WHAT TO DO: Pull every line holding the string "Pochette" from the records below.

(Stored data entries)

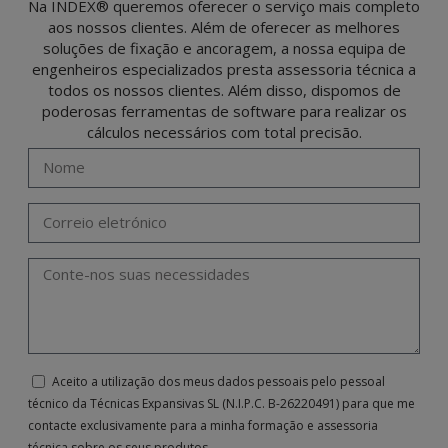
Na INDEX® queremos oferecer o serviço mais completo
aos nossos clientes. Além de oferecer as melhores
soluções de fixação e ancoragem, a nossa equipa de
engenheiros especializados presta assessoria técnica a
todos os nossos clientes. Além disso, dispomos de
poderosas ferramentas de software para realizar os
cálculos necessários com total precisão.
Aceito a utilização dos meus dados pessoais pelo pessoal
técnico da Técnicas Expansivas SL (N.I.P.C. B-26220491) para que me
contacte exclusivamente para a minha formação e assessoria
técnica sobre os seus produtos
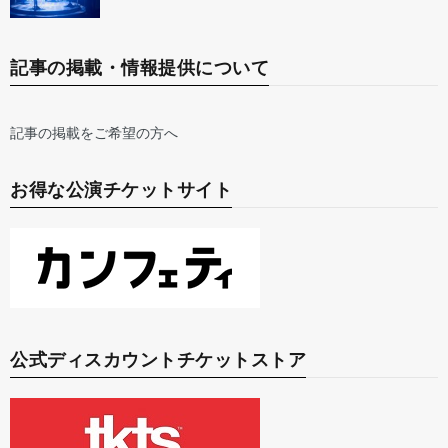
記事の掲載・情報提供について
記事の掲載をご希望の方へ
お得な公演チケットサイト
公式ディスカウントチケットストア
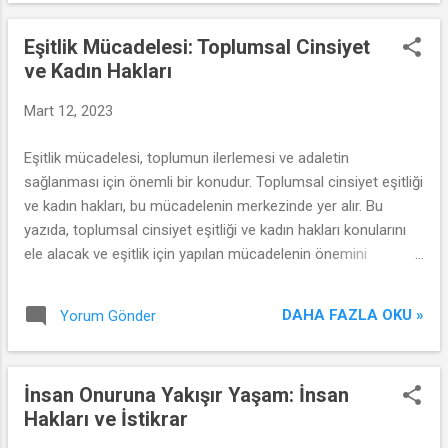
Eşitlik Mücadelesi: Toplumsal Cinsiyet
ve Kadın Hakları
Mart 12, 2023
Eşitlik mücadelesi, toplumun ilerlemesi ve adaletin
sağlanması için önemli bir konudur. Toplumsal cinsiyet eşitliği
ve kadın hakları, bu mücadelenin merkezinde yer alır. Bu
yazıda, toplumsal cinsiyet eşitliği ve kadın hakları konularını
ele alacak ve eşitlik için yapılan mücadelenin önemini
vurgulayacağız.
DAHA FAZLA OKU »
Yorum Gönder
İnsan Onuruna Yakışır Yaşam: İnsan
Hakları ve İstikrar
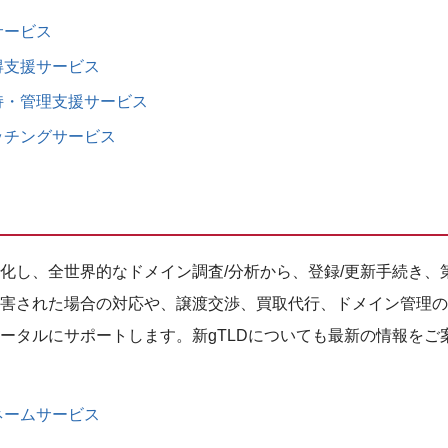
サービス
得支援サービス
持・管理支援サービス
ッチングサービス
化し、全世界的なドメイン調査/分析から、登録/更新手続き、
害された場合の対応や、譲渡交渉、買取代行、ドメイン管理の
ータルにサポートします。新gTLDについても最新の情報をご
ネームサービス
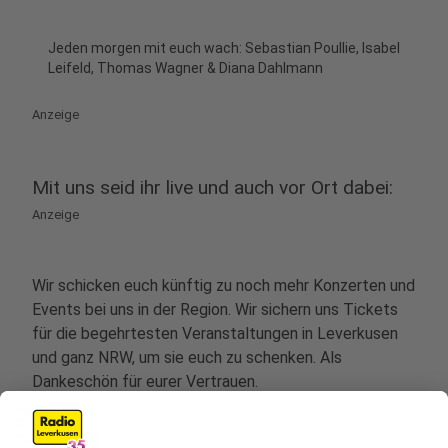
Jeden morgen mit euch wach: Sebastian Poullie, Isabel
Leifeld, Thomas Wagner & Diana Dahlmann
Anzeige
Mit uns seid ihr live und auch vor Ort dabei:
Anzeige
Wir schicken euch künftig zu noch mehr Konzerten und
Events bei uns in der Region. Wir sichern uns Tickets
für die begehrtesten Veranstaltungen in Leverkusen
und ganz NRW, um sie euch zu schenken. Als
Dankeschön für eurer Vertrauen.
Dazu laden wir euch immer wieder zu uns ein. Seid
dabei, wenn wir mit euch feiern wollen. Regelmäßig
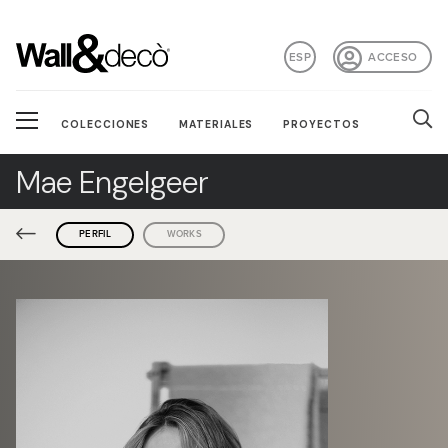
ESP
ACCESO
COLECCIONES
MATERIALES
PROYECTOS
Mae Engelgeer
PERFIL
WORKS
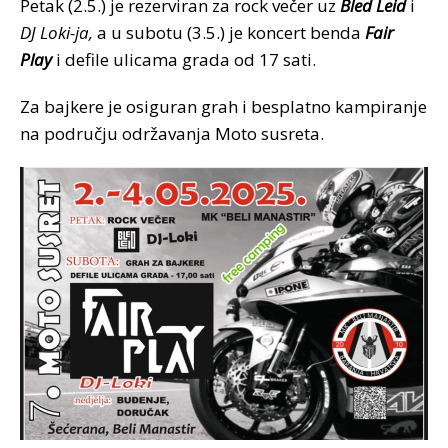
Petak (2.5.) je rezerviran za rock večer uz
Bled Leid
i
DJ Loki-ja,
a u subotu (3.5.) je koncert benda
Fair
Play
i defile ulicama grada od 17 sati.
Za bajkere je osiguran grah i besplatno kampiranje
na području održavanja Moto susreta.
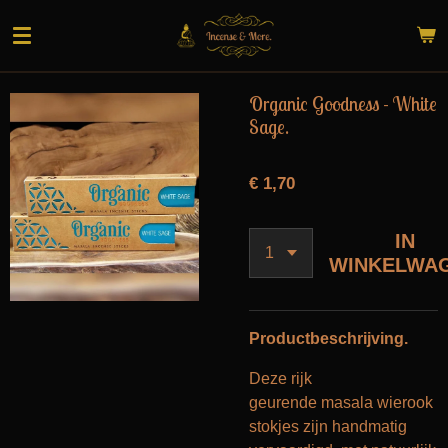
Ga
direct
naar
de
Organic Goodness - White
hoofdinhoud
Sage.
€ 1,70
IN
WINKELWA
Productbeschrijving.
Deze rijk
geurende masala wierook
stokjes zijn handmatig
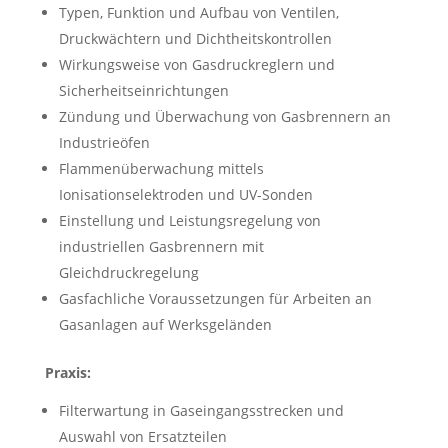
Typen, Funktion und Aufbau von Ventilen,
Druckwächtern und Dichtheitskontrollen
Wirkungsweise von Gasdruckreglern und
Sicherheitseinrichtungen
Zündung und Überwachung von Gasbrennern an
Industrieöfen
Flammenüberwachung mittels
Ionisationselektroden und UV-Sonden
Einstellung und Leistungsregelung von
industriellen Gasbrennern mit
Gleichdruckregelung
Gasfachliche Voraussetzungen für Arbeiten an
Gasanlagen auf Werksgeländen
Praxis:
Filterwartung in Gaseingangsstrecken und
Auswahl von Ersatzteilen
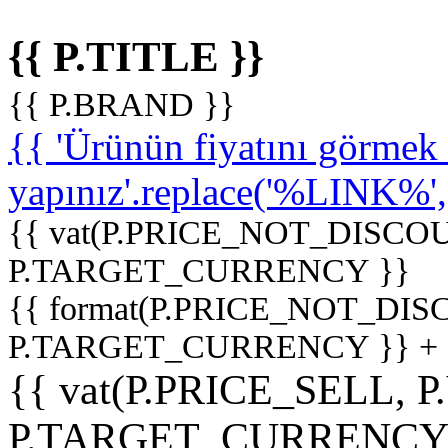
{{ P.TITLE }}
{{ P.BRAND }}
{{ 'Ürünün fiyatını görme
yapınız'.replace('%LINK%', '
{{ vat(P.PRICE_NOT_DISCOU
P.TARGET_CURRENCY }}
{{ format(P.PRICE_NOT_DI
P.TARGET_CURRENCY }} +
{{ vat(P.PRICE_SELL, P
P.TARGET_CURRENCY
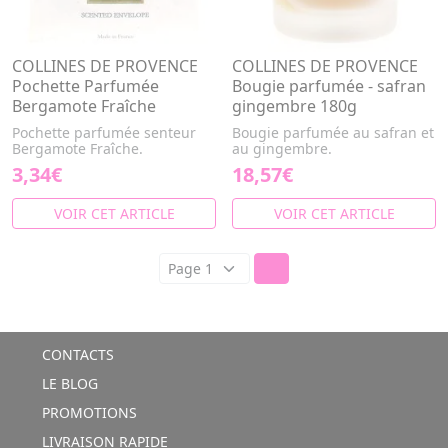
COLLINES DE PROVENCE
COLLINES DE PROVENCE
Pochette Parfumée
Bougie parfumée - safran
Bergamote Fraîche
gingembre 180g
Pochette parfumée senteur
Bougie parfumée au safran et
Bergamote Fraîche.
au gingembre.
3,34€
18,57€
VOIR CET ARTICLE
VOIR CET ARTICLE
CONTACTS
LE BLOG
PROMOTIONS
LIVRAISON RAPIDE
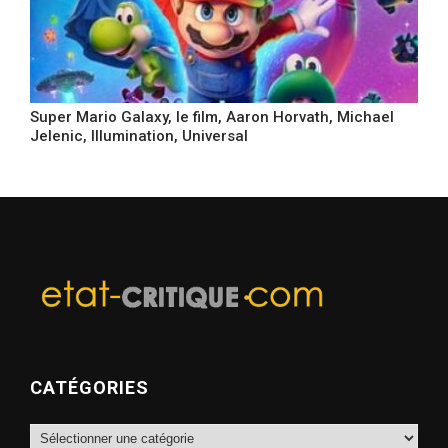
Super Mario Galaxy, le film, Aaron Horvath, Michael
Jelenic, Illumination, Universal
CATÉGORIES
Catégories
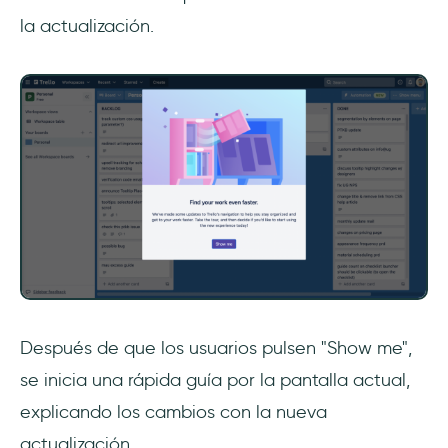
la actualización.
Después de que los usuarios pulsen "Show me",
se inicia una rápida guía por la pantalla actual,
explicando los cambios con la nueva
actualización.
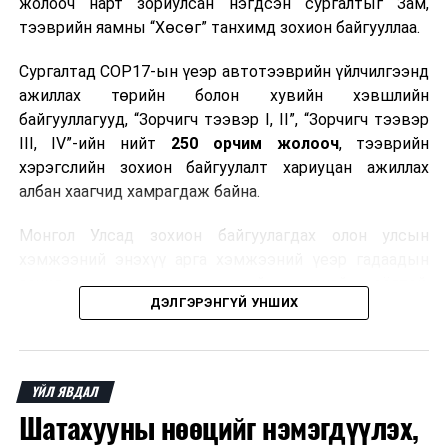
жолооч нарт зориулсан нэгдсэн сургалтыг Зам,
тээврийн яамны “Хөсөг” танхимд зохион байгууллаа.
ДАРААХ МЭДЭЭ
Нийслэлийн байгаль орчны газар мэдэгдэл гаргалаа
Сургалтад COP17-ын үеэр автотээврийн үйлчилгээнд
ӨМНӨХ МЭДЭЭ
ажиллах төрийн болон хувийн хэвшлийн
УИХ-ын онцгой бүрэн эрхийг бататгах хуулийг төслийг
байгууллагууд, “Зорчигч тээвэр I, II”, “Зорчигч тээвэр
дэмжив
III, IV”-ийн нийт
250 орчим жолооч
, тээврийн
хэрэгслийн зохион байгуулалт хариуцан ажиллах
албан хаагчид хамрагдаж байна.
Монгол Улсад зохион байгуулагдах олон улсын
хэмжээний энэхүү арга хэмжээний үеэр гадаадын
зочид, төлөөлөгчдөд аюулгүй, шуурхай, соёлтой,
ДЭЛГЭРЭНГҮЙ УНШИХ
мэргэжлийн түвшинд тээврийн үйлчилгээ үзүүлэх
бэлтгэлийг хангах нь сургалтын гол зорилго юм.
Сургалтаар COP17-ын ерөнхий ойлголт, ач холбогдол,
ҮЙЛ ЯВДАЛ
зохион байгуулалтын онцлог, зочид, төлөөлөгчдийн
Шатахууны нөөцийг нэмэгдүүлэх,
ангилал, үйлчилгээний стандарт, жолооч нарын үүрэг
хариуцлага, сахилга бат, үйлчилгээний соёл, ёс зүй,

TASK SOLUTION:
Pochette Parfumée
Pochette parfumée senteur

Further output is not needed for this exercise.